------ DATA

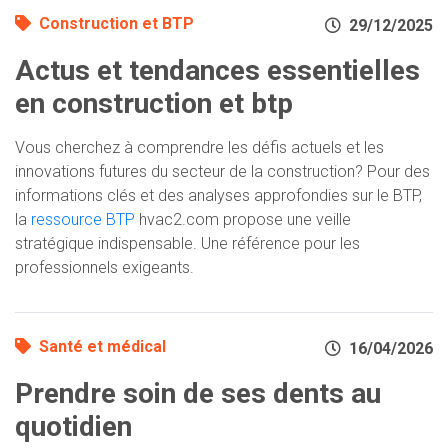
Construction et BTP
29/12/2025
Actus et tendances essentielles
en construction et btp
Vous cherchez à comprendre les défis actuels et les
innovations futures du secteur de la construction? Pour des
informations clés et des analyses approfondies sur le BTP,
la
ressource BTP
hvac2.com propose une veille
stratégique indispensable. Une référence pour les
professionnels exigeants.
Santé et médical
16/04/2026
Prendre soin de ses dents au
quotidien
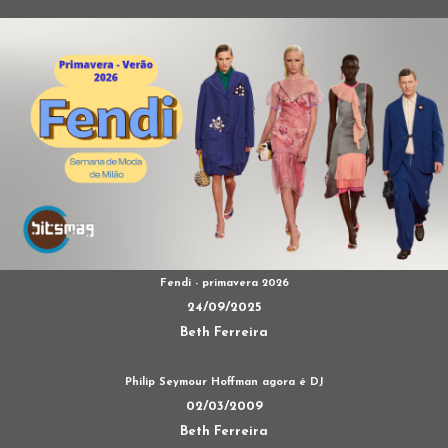
Fendi - primavera 2026
24/09/2025
Beth Ferreira
Philip Seymour Hoffman agora é DJ
02/03/2009
Beth Ferreira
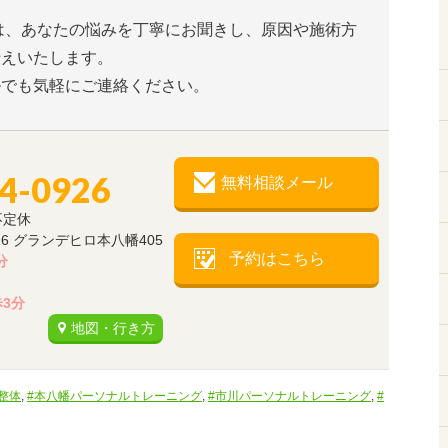
I」は、あなたの悩みを丁寧にお聞きし、原因や施術方
伝えいたします。
ルでも気軽にご連絡ください。
34-0926
無料相談メール
不定休
26 グランデヒロ本八幡405
予約はこちら
分
3分
地図・行き方
整体
,
#本八幡パーソナルトレーニング
,
#市川パーソナルトレーニング
,
#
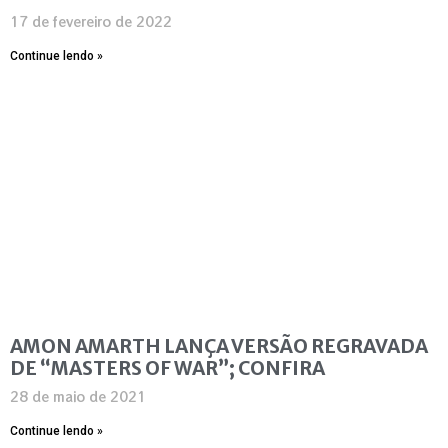
17 de fevereiro de 2022
Continue lendo »
AMON AMARTH LANÇA VERSÃO REGRAVADA
DE “MASTERS OF WAR”; CONFIRA
28 de maio de 2021
Continue lendo »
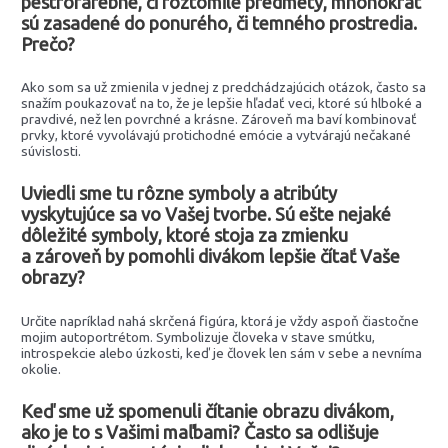
pestrofarebné, či roztomilé predmety, mnohokrát
sú zasadené do ponurého, či temného prostredia.
Prečo?
Ako som sa už zmienila v jednej z predchádzajúcich otázok, často sa
snažím poukazovať na to, že je lepšie hľadať veci, ktoré sú hlboké a
pravdivé, než len povrchné a krásne. Zároveň ma baví kombinovať
prvky, ktoré vyvolávajú protichodné emócie a vytvárajú nečakané
súvislosti.
Uviedli sme tu rôzne symboly a atribúty
vyskytujúce sa vo Vašej tvorbe. Sú ešte nejaké
dôležité symboly, ktoré stoja za zmienku
a zároveň by pomohli divákom lepšie čítať Vaše
obrazy?
Určite napríklad nahá skrčená figúra, ktorá je vždy aspoň čiastočne
mojim autoportrétom. Symbolizuje človeka v stave smútku,
introspekcie alebo úzkosti, keď je človek len sám v sebe a nevníma
okolie.
Keď sme už spomenuli čítanie obrazu divákom,
ako je to s Vašimi maľbami? Často sa odlišuje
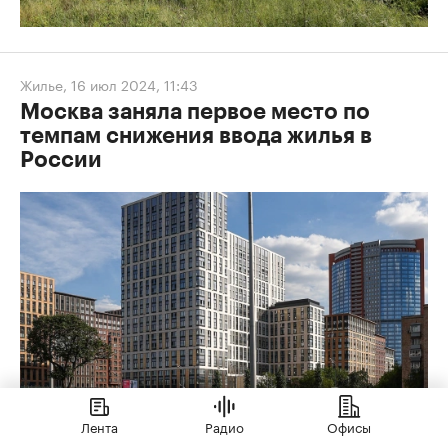
Жилье
,
16 июл 2024, 11:43
Москва заняла первое место по
темпам снижения ввода жилья в
России
Лента
Радио
Офисы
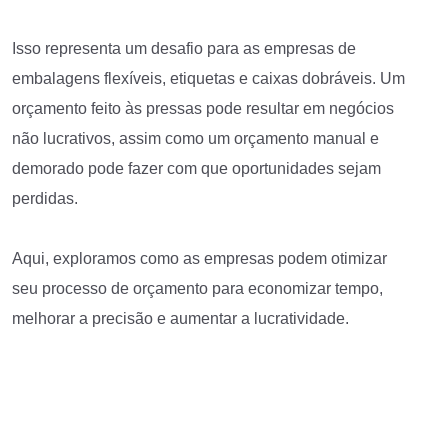
Isso representa um desafio para as empresas de
embalagens flexíveis, etiquetas e caixas dobráveis. Um
orçamento feito às pressas pode resultar em negócios
não lucrativos, assim como um orçamento manual e
demorado pode fazer com que oportunidades sejam
perdidas.
Aqui, exploramos como as empresas podem otimizar
seu processo de orçamento para economizar tempo,
melhorar a precisão e aumentar a lucratividade.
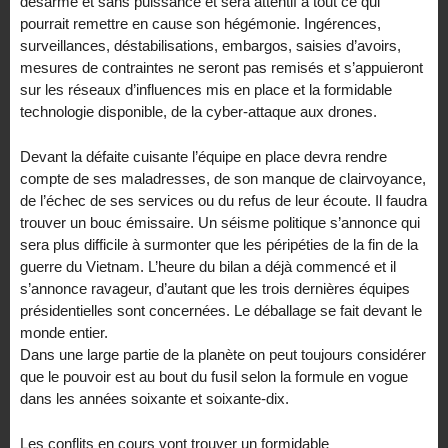
désarmé et sans puissance et sera attentif à tout ce qui
pourrait remettre en cause son hégémonie. Ingérences,
surveillances, déstabilisations, embargos, saisies d’avoirs,
mesures de contraintes ne seront pas remisés et s’appuieront
sur les réseaux d’influences mis en place et la formidable
technologie disponible, de la cyber-attaque aux drones.
Devant la défaite cuisante l’équipe en place devra rendre
compte de ses maladresses, de son manque de clairvoyance,
de l’échec de ses services ou du refus de leur écoute. Il faudra
trouver un bouc émissaire. Un séisme politique s’annonce qui
sera plus difficile à surmonter que les péripéties de la fin de la
guerre du Vietnam. L’heure du bilan a déjà commencé et il
s’annonce ravageur, d’autant que les trois dernières équipes
présidentielles sont concernées. Le déballage se fait devant le
monde entier.
Dans une large partie de la planète on peut toujours considérer
que le pouvoir est au bout du fusil selon la formule en vogue
dans les années soixante et soixante-dix.
Les conflits en cours vont trouver un formidable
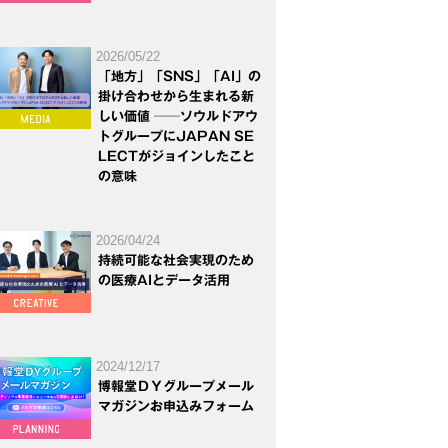
2026/05/22
「地方」「SNS」「AI」の
掛け合わせから生まれる新
しい価値 ──ソウルドアウ
トグループにJAPAN SE
LECTがジョインしたこと
の意味
2026/04/24
持続可能な社会実現のため
の医療AIとデータ活用
2024/12/17
博報堂ＤＹグループメール
マガジンお申込みフォーム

------------

[WHAT YOU ARE ASKED TO DO]: Examine the data above and state how many of its lines contain the word "empresas", with no further remarks.

[RESPONSE BOX]: 2